In the story of the Bible, all the main players are prophets, priests, or kings. While it might seem foreign to us today, those three roles are intimately connected to what it means to be people created in the image of God. Join Tim and Jon for the first episode of a new series on the royal priesthood!
The fact that there’s cherubim stationed at the borders of the garden, that at the very center are all of these sacred trees, the gift of eternal life … the fact that God commanded the human here and that everything depends on humans hearing the divine command, the fact that what Adam and Eve don’t do to each other is relay the word of God to each other in the garden—it’s where the prophetic part comes in, where Adam and Eve were supposed to, ideally, be partners together. In that moment with the snake, one should have told the other, “No, this is what God said.” It’s all about the word of God. And it’s about the word of God getting twisted by a deceptive figure … So the priestly kings and queens are exiled from the Eden space, and from then on, what you’ll meet is these royal prophet-priest roles all fragmented and broken out now.
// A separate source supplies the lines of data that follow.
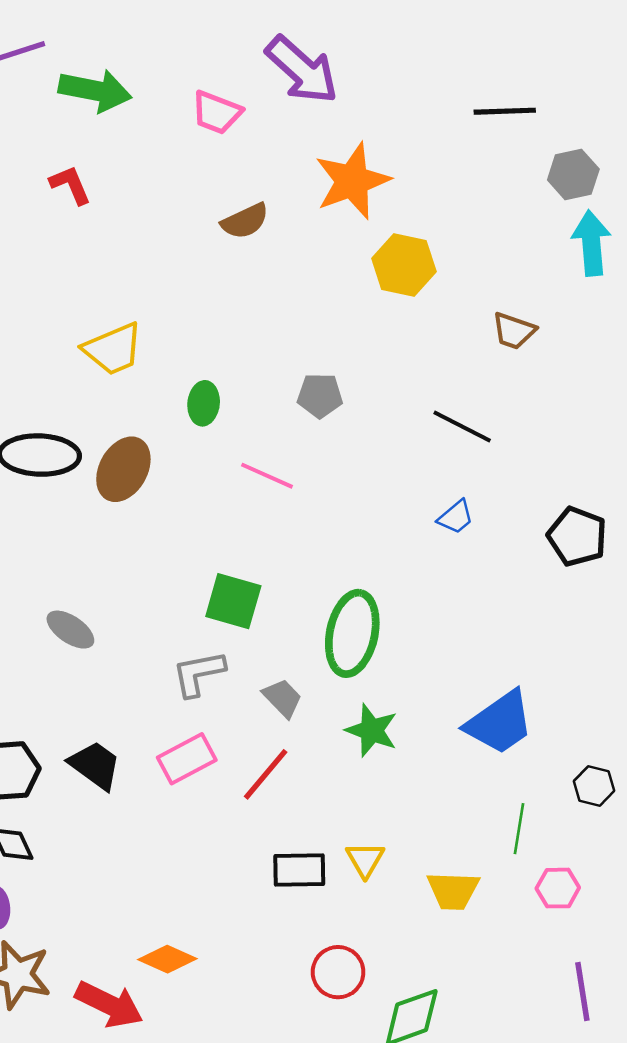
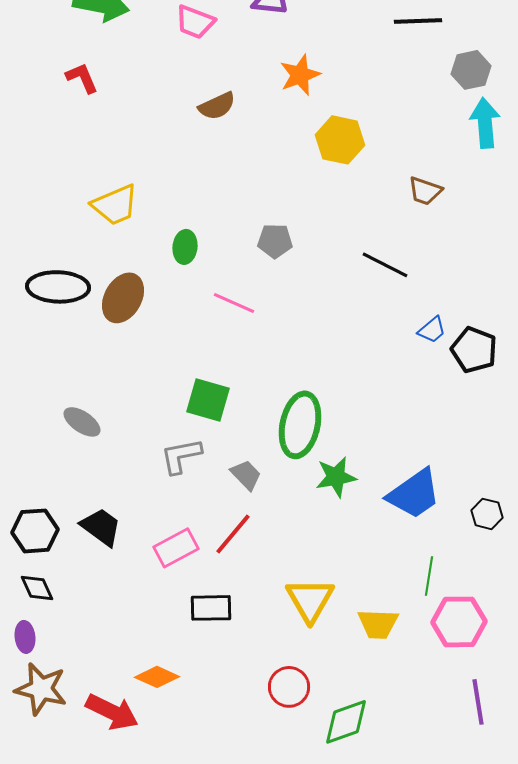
orange star: (352, 181) -> (300, 75), size x0.7
blue trapezoid: (456, 517) -> (432, 330), moved
green star: (372, 730) -> (336, 477), moved, turned -30
pink rectangle: (187, 759) -> (176, 548), moved
black hexagon: (594, 786) -> (487, 514), moved
yellow triangle: (365, 860) -> (310, 600), size x1.6
black rectangle: (299, 870) -> (211, 608), moved
pink hexagon: (558, 888) -> (459, 622), size x1.6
In part one (0:00–19:00), Tim and Jon begin their discussion on the biblical theme of priesthood.
The word “priest” means different things to different people. For Catholics, Anglicans, or highly reformed traditions, priests hold a revered office, performing sacraments and rituals. For American Baptists or other less liturgical traditions, the office of a priest who mediates between God and humanity is emphatically nonexistent. Instead, pastors shepherd and guide the congregation.
Since the Protestant Reformation, many Protestant denominations have grown hostile to the concept of priests in defense of the “priesthood of all believers.”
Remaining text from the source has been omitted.